NDICATIONS + DOSING — FOR CLINICIAN USE ONLY

Primary Indications (Approved / Standard in India)

1. Acute Coronary Syndrome (ACS) — NSTEMI / Unstable Angina
Parameter Recommendation
Starting dose (Loading)
300 mg orally as single dose
Titration
Not applicable
Usual maintenance dose
75 mg once daily
Maximum dose
75 mg once daily
Clinical Notes:
  • Administer with aspirin (75–100 mg/day) unless contraindicated
  • Duration: Minimum 12 months (DAPT — dual antiplatelet therapy)
  • Continue aspirin indefinitely; clopidogrel may be stopped after 12 months in stable patients
  • Consider higher loading dose (600 mg) if planned for early invasive strategy/PCI

2. ST-Elevation Myocardial Infarction (STEMI) — Treated with Thrombolytics
Parameter Age <75 years Age ≥75 years
Starting dose (Loading)
300 mg orally No loading dose (omit)
Titration
Not applicable Not applicable
Usual maintenance dose
75 mg once daily 75 mg once daily
Maximum dose
75 mg once daily 75 mg once daily
Clinical Notes:
  • Administer with aspirin (loading 325 mg, then 75–100 mg daily)
  • Duration: Minimum 14 days; up to 12 months recommended
  • Based on CLARITY-TIMI 28 and Indian STEMI guidelines
  • Loading dose omitted in elderly (≥75 years) due to increased bleeding risk per Indian cardiology practice

3. Percutaneous Coronary Intervention (PCI) with Stent Placement
Parameter Elective PCI Primary PCI (STEMI)
Starting dose (Loading)
300–600 mg orally 600 mg orally (preferred)
Titration
Not applicable Not applicable
Usual maintenance dose
75 mg once daily 75 mg once daily
Maximum dose
75 mg once daily 75 mg once daily
Duration of DAPT (with Aspirin):
Stent Type Minimum Duration Recommended Duration
Bare-metal stent (BMS) 1 month 1–3 months
Drug-eluting stent (DES) 6 months 6–12 months
High bleeding risk patients May shorten to 1–3 months Specialist decision
High ischaemic risk patients May extend beyond 12 months Specialist decision
Clinical Notes:
  • 600 mg loading achieves faster platelet inhibition than 300 mg
  • Co-administer with aspirin (75–100 mg daily)
  • Pre-treatment with clopidogrel preferred if PCI planned within 24–48 hours

4. Secondary Prevention of Atherothrombotic Events (Post-MI, Ischaemic Stroke, PAD)
Parameter Recommendation
Starting dose
75 mg once daily (no loading dose required)
Titration
Not applicable
Usual maintenance dose
75 mg once daily
Maximum dose
75 mg once daily
Clinical Notes:
  • May be used as monotherapy or with aspirin in selected high-risk cases
  • Duration: Long-term (often indefinite) based on cardiovascular risk
  • Alternative to aspirin in patients with aspirin intolerance
  • In PAD: reduces risk of MI, stroke, and vascular death

Secondary Indications — Adults Only (Off-label)

Indication Loading Dose Maintenance Dose Duration Notes
Minor Ischaemic Stroke / High-risk TIA (DAPT) — OFF-LABEL
300 mg clopidogrel + aspirin 75–100 mg 75 mg clopidogrel + aspirin 75–100 mg daily 21–30 days, then switch to single antiplatelet Specialist (Neurology) only.
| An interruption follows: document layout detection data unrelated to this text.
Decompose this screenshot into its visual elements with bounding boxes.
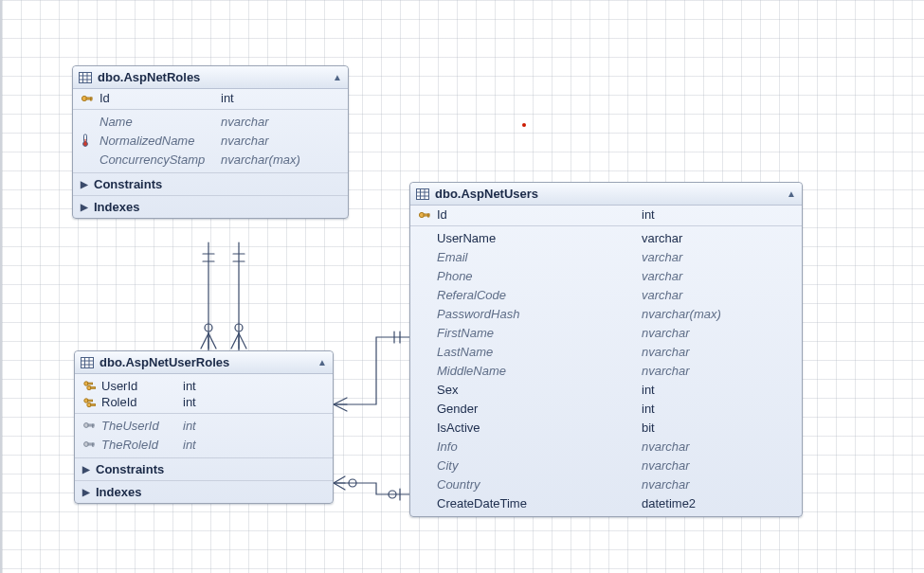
column-type: nvarchar(max) xyxy=(642,307,794,321)
table-body: UserId int RoleId int TheUserId int xyxy=(75,374,333,503)
column-name: Country xyxy=(437,477,642,492)
table-title: dbo.AspNetUsers xyxy=(435,187,787,201)
constraints-section[interactable]: ▶ Constraints xyxy=(75,457,333,480)
column-type: bit xyxy=(642,421,794,435)
svg-line-21 xyxy=(334,483,345,490)
column-name: UserId xyxy=(101,379,183,393)
column-type: varchar xyxy=(642,231,794,245)
constraints-section[interactable]: ▶ Constraints xyxy=(73,172,348,195)
column-row[interactable]: Id int xyxy=(73,91,348,110)
column-name: TheUserId xyxy=(101,419,183,433)
column-row[interactable]: Infonvarchar xyxy=(410,437,802,456)
collapse-toggle-icon[interactable]: ▲ xyxy=(787,188,796,199)
table-header[interactable]: dbo.AspNetUserRoles ▲ xyxy=(75,351,333,374)
column-row[interactable]: Idint xyxy=(410,207,802,226)
column-row[interactable]: Emailvarchar xyxy=(410,247,802,266)
indexes-section[interactable]: ▶ Indexes xyxy=(75,480,333,503)
column-row[interactable]: PasswordHashnvarchar(max) xyxy=(410,304,802,323)
column-name: PasswordHash xyxy=(437,307,642,321)
svg-rect-62 xyxy=(428,214,429,217)
svg-line-12 xyxy=(239,333,246,349)
column-row[interactable]: UserNamevarchar xyxy=(410,228,802,247)
column-row[interactable]: Genderint xyxy=(410,399,802,418)
svg-point-10 xyxy=(235,324,243,331)
column-name: Gender xyxy=(437,402,642,416)
column-name: ReferalCode xyxy=(437,288,642,302)
table-aspnetroles[interactable]: dbo.AspNetRoles ▲ Id int Name nvarchar xyxy=(72,65,349,219)
column-type: varchar xyxy=(642,288,794,302)
table-body: IdintUserNamevarcharEmailvarcharPhonevar… xyxy=(410,206,802,516)
table-grid-icon xyxy=(79,72,92,83)
column-row[interactable]: Sexint xyxy=(410,380,802,399)
svg-rect-44 xyxy=(91,387,96,389)
column-name: Name xyxy=(100,115,221,129)
indexes-section[interactable]: ▶ Indexes xyxy=(73,195,348,218)
column-name: Info xyxy=(437,439,642,454)
svg-rect-54 xyxy=(93,443,94,446)
column-row[interactable]: Countrynvarchar xyxy=(410,475,802,493)
column-type: datetime2 xyxy=(642,496,794,510)
svg-line-4 xyxy=(201,333,208,349)
column-name: RoleId xyxy=(101,395,183,409)
svg-line-15 xyxy=(334,404,347,411)
svg-rect-35 xyxy=(84,139,85,143)
column-type: int xyxy=(183,419,325,433)
column-type: nvarchar xyxy=(221,134,340,148)
column-row[interactable]: ReferalCodevarchar xyxy=(410,285,802,304)
fk-key-icon xyxy=(82,439,101,450)
column-row[interactable]: FirstNamenvarchar xyxy=(410,323,802,342)
column-name: UserName xyxy=(437,231,642,245)
column-type: nvarchar xyxy=(642,439,794,454)
column-row[interactable]: TheRoleId int xyxy=(75,435,333,454)
column-row[interactable]: NormalizedName nvarchar xyxy=(73,131,348,150)
column-type: nvarchar xyxy=(642,477,794,492)
pk-fk-key-icon xyxy=(82,397,101,408)
pk-fk-key-icon xyxy=(82,380,101,391)
column-name: TheRoleId xyxy=(101,438,183,452)
table-aspnetuserroles[interactable]: dbo.AspNetUserRoles ▲ UserId int RoleId xyxy=(74,350,334,504)
red-marker xyxy=(522,123,526,127)
table-header[interactable]: dbo.AspNetRoles ▲ xyxy=(73,66,348,89)
column-row[interactable]: Phonevarchar xyxy=(410,266,802,285)
collapse-toggle-icon[interactable]: ▲ xyxy=(333,72,342,82)
column-type: int xyxy=(221,91,340,105)
svg-rect-42 xyxy=(88,383,93,385)
expand-triangle-icon: ▶ xyxy=(81,179,88,189)
column-row[interactable]: TheUserId int xyxy=(75,416,333,435)
column-row[interactable]: ConcurrencyStamp nvarchar(max) xyxy=(73,150,348,169)
column-name: Email xyxy=(437,250,642,264)
svg-rect-32 xyxy=(91,98,92,100)
column-type: int xyxy=(642,402,794,416)
column-row[interactable]: IsActivebit xyxy=(410,418,802,437)
column-type: nvarchar xyxy=(642,458,794,473)
column-row[interactable]: UserId int xyxy=(75,376,333,395)
column-row[interactable]: LastNamenvarchar xyxy=(410,342,802,361)
column-name: ConcurrencyStamp xyxy=(100,152,221,167)
column-name: Sex xyxy=(437,383,642,397)
column-type: nvarchar xyxy=(642,326,794,340)
section-label: Constraints xyxy=(94,177,162,191)
column-type: nvarchar xyxy=(221,115,340,129)
collapse-toggle-icon[interactable]: ▲ xyxy=(317,357,327,367)
column-type: nvarchar xyxy=(642,364,794,378)
erd-canvas[interactable]: dbo.AspNetRoles ▲ Id int Name nvarchar xyxy=(0,0,924,573)
column-row[interactable]: Citynvarchar xyxy=(410,456,802,475)
svg-point-19 xyxy=(349,479,356,487)
column-row[interactable]: CreateDateTimedatetime2 xyxy=(410,493,802,512)
column-type: int xyxy=(183,438,325,452)
column-type: int xyxy=(642,207,794,222)
column-name: NormalizedName xyxy=(100,134,221,148)
svg-point-23 xyxy=(389,491,396,498)
column-row[interactable]: Name nvarchar xyxy=(73,112,348,131)
section-label: Constraints xyxy=(96,462,164,476)
table-aspnetusers[interactable]: dbo.AspNetUsers ▲ IdintUserNamevarcharEm… xyxy=(409,182,803,517)
column-type: nvarchar(max) xyxy=(221,152,340,167)
column-row[interactable]: MiddleNamenvarchar xyxy=(410,361,802,380)
svg-line-20 xyxy=(334,476,345,483)
pk-key-icon xyxy=(81,93,100,104)
column-row[interactable]: RoleId int xyxy=(75,395,333,414)
table-header[interactable]: dbo.AspNetUsers ▲ xyxy=(410,183,802,206)
table-grid-icon xyxy=(81,357,94,368)
table-body: Id int Name nvarchar NormalizedName nvar… xyxy=(73,89,348,218)
svg-rect-36 xyxy=(82,357,94,367)
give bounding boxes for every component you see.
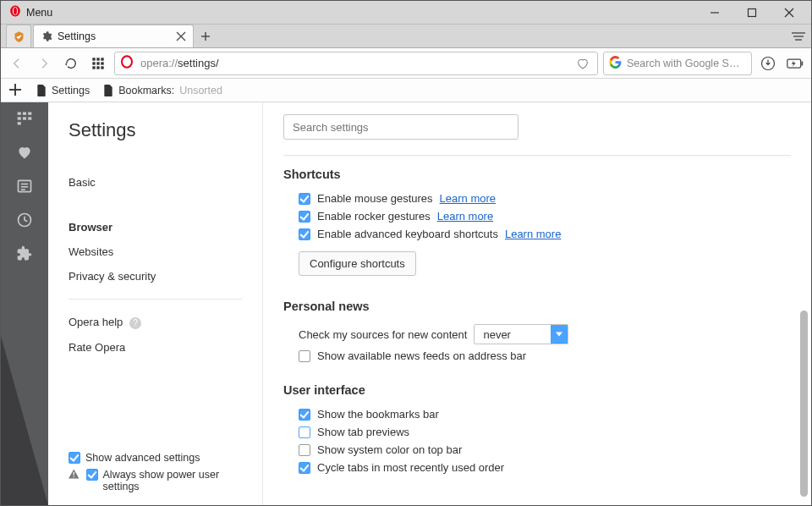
window-titlebar: Menu [1, 1, 811, 25]
opt-keyboard-shortcuts[interactable]: Enable advanced keyboard shortcuts Learn… [283, 225, 791, 243]
svg-rect-30 [23, 113, 26, 115]
file-icon [36, 85, 47, 96]
settings-title: Settings [69, 119, 242, 141]
tab-list-button[interactable] [786, 25, 811, 47]
tab-strip: Settings [1, 25, 811, 48]
svg-rect-29 [18, 113, 21, 115]
show-advanced-checkbox[interactable]: Show advanced settings [69, 449, 242, 466]
configure-shortcuts-button[interactable]: Configure shortcuts [299, 251, 416, 276]
help-icon: ? [129, 317, 141, 329]
address-url: opera://settings/ [140, 57, 573, 69]
opera-o-icon [120, 55, 140, 71]
svg-rect-35 [18, 122, 21, 124]
tab-close-icon[interactable] [176, 31, 186, 41]
new-tab-button[interactable] [194, 25, 217, 47]
learn-more-link[interactable]: Learn more [440, 192, 496, 205]
nav-rate[interactable]: Rate Opera [69, 335, 242, 360]
checkbox-checked-icon [86, 469, 98, 481]
svg-rect-33 [23, 117, 26, 119]
search-placeholder: Search with Google S… [627, 58, 739, 69]
section-title-shortcuts: Shortcuts [283, 168, 791, 181]
bookmark-heart-icon[interactable] [573, 57, 592, 70]
bookmarks-bar: Settings Bookmarks: Unsorted [1, 79, 811, 102]
menu-label[interactable]: Menu [26, 7, 52, 19]
opera-logo-icon [4, 5, 26, 19]
opt-rocker-gestures[interactable]: Enable rocker gestures Learn more [283, 207, 791, 225]
checkbox-checked-icon [69, 452, 80, 464]
svg-rect-19 [101, 62, 103, 64]
svg-rect-17 [92, 62, 95, 64]
section-title-ui: User interface [283, 383, 791, 397]
nav-privacy[interactable]: Privacy & security [69, 264, 242, 289]
bookmark-item-unsorted[interactable]: Bookmarks: Unsorted [103, 85, 222, 96]
back-button[interactable] [6, 52, 28, 74]
svg-rect-16 [101, 58, 103, 60]
add-bookmark-button[interactable] [9, 84, 23, 97]
svg-rect-34 [28, 117, 31, 119]
scrollbar[interactable] [798, 102, 809, 505]
toolbar: opera://settings/ Search with Google S… [1, 48, 811, 79]
speed-dial-button[interactable] [87, 52, 109, 74]
file-icon [103, 85, 113, 96]
svg-rect-26 [802, 61, 804, 65]
nav-help[interactable]: Opera help ? [69, 310, 242, 335]
svg-rect-20 [92, 66, 95, 69]
left-rail [1, 102, 48, 505]
search-settings-input[interactable] [283, 114, 518, 140]
opt-system-color[interactable]: Show system color on top bar [283, 441, 791, 459]
power-user-checkbox[interactable]: Always show power user settings [69, 466, 242, 495]
gear-icon [41, 30, 52, 42]
svg-point-2 [14, 8, 17, 14]
svg-rect-31 [28, 113, 31, 115]
svg-point-23 [122, 56, 132, 67]
window-close-button[interactable] [771, 1, 808, 25]
window-minimize-button[interactable] [696, 1, 733, 25]
svg-rect-15 [96, 58, 99, 60]
pinned-tab[interactable] [6, 25, 31, 47]
settings-nav: Settings Basic Browser Websites Privacy … [48, 102, 263, 505]
chevron-down-icon [551, 325, 568, 344]
opt-news-feeds[interactable]: Show available news feeds on address bar [283, 347, 791, 365]
nav-browser[interactable]: Browser [69, 215, 242, 239]
opt-bookmarks-bar[interactable]: Show the bookmarks bar [283, 405, 791, 423]
bookmarks-rail-icon[interactable] [15, 143, 34, 162]
svg-rect-22 [101, 66, 103, 69]
tab-settings[interactable]: Settings [33, 25, 194, 47]
reload-button[interactable] [60, 52, 82, 74]
warning-icon [69, 469, 80, 479]
speed-dial-rail-icon[interactable] [15, 109, 34, 128]
extensions-rail-icon[interactable] [15, 245, 34, 263]
learn-more-link[interactable]: Learn more [505, 228, 561, 240]
opt-cycle-tabs[interactable]: Cycle tabs in most recently used order [283, 459, 791, 476]
opt-mouse-gestures[interactable]: Enable mouse gestures Learn more [283, 190, 791, 207]
news-check-row: Check my sources for new content never [283, 322, 791, 347]
learn-more-link[interactable]: Learn more [437, 210, 493, 223]
downloads-button[interactable] [757, 52, 779, 74]
settings-main: Shortcuts Enable mouse gestures Learn mo… [263, 102, 811, 505]
forward-button[interactable] [33, 52, 55, 74]
address-bar[interactable]: opera://settings/ [114, 52, 598, 75]
battery-saver-button[interactable] [784, 52, 806, 74]
nav-basic[interactable]: Basic [69, 170, 242, 195]
svg-rect-14 [92, 58, 95, 60]
svg-rect-21 [96, 66, 99, 69]
nav-websites[interactable]: Websites [69, 239, 242, 264]
news-interval-select[interactable]: never [474, 324, 568, 344]
svg-rect-4 [749, 8, 756, 16]
svg-rect-42 [74, 476, 74, 477]
tab-title: Settings [58, 30, 171, 42]
svg-rect-18 [96, 62, 99, 64]
history-rail-icon[interactable] [15, 211, 34, 229]
section-title-news: Personal news [283, 300, 791, 313]
news-rail-icon[interactable] [15, 177, 34, 195]
svg-rect-32 [18, 117, 21, 119]
bookmark-item-settings[interactable]: Settings [36, 85, 90, 96]
window-maximize-button[interactable] [733, 1, 771, 25]
search-box[interactable]: Search with Google S… [603, 52, 752, 75]
google-g-icon [609, 56, 627, 71]
svg-rect-41 [74, 472, 74, 476]
opt-tab-previews[interactable]: Show tab previews [283, 423, 791, 441]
Initiate within 24 hours of symptom onset. Based on CHANCE and POINT trials. AIIMS Neurology protocol. Reduces recurrent stroke risk by ~25%.
Atrial Fibrillation (unable to take oral anticoagulants) — OFF-LABEL
Not applicable 75 mg daily with aspirin 75–100 mg Long-term Specialist only. Inferior to OAC but reduces stroke risk vs aspirin alone. Based on ACTIVE-A trial. Reserve for patients unsuitable for anticoagulation.
Coronary Artery Bypass Graft (CABG) — Post-operative — OFF-LABEL
Not applicable 75 mg once daily 12 months typically Specialist only. Used in saphenous vein graft protection. Limited evidence; based on institutional practice.

Paediatric indications

PAEDIATRIC DOSING (Specialist Only)

Primary Indications
No approved routine indication in children in India.

Secondary Indications — Paediatric (Off-label)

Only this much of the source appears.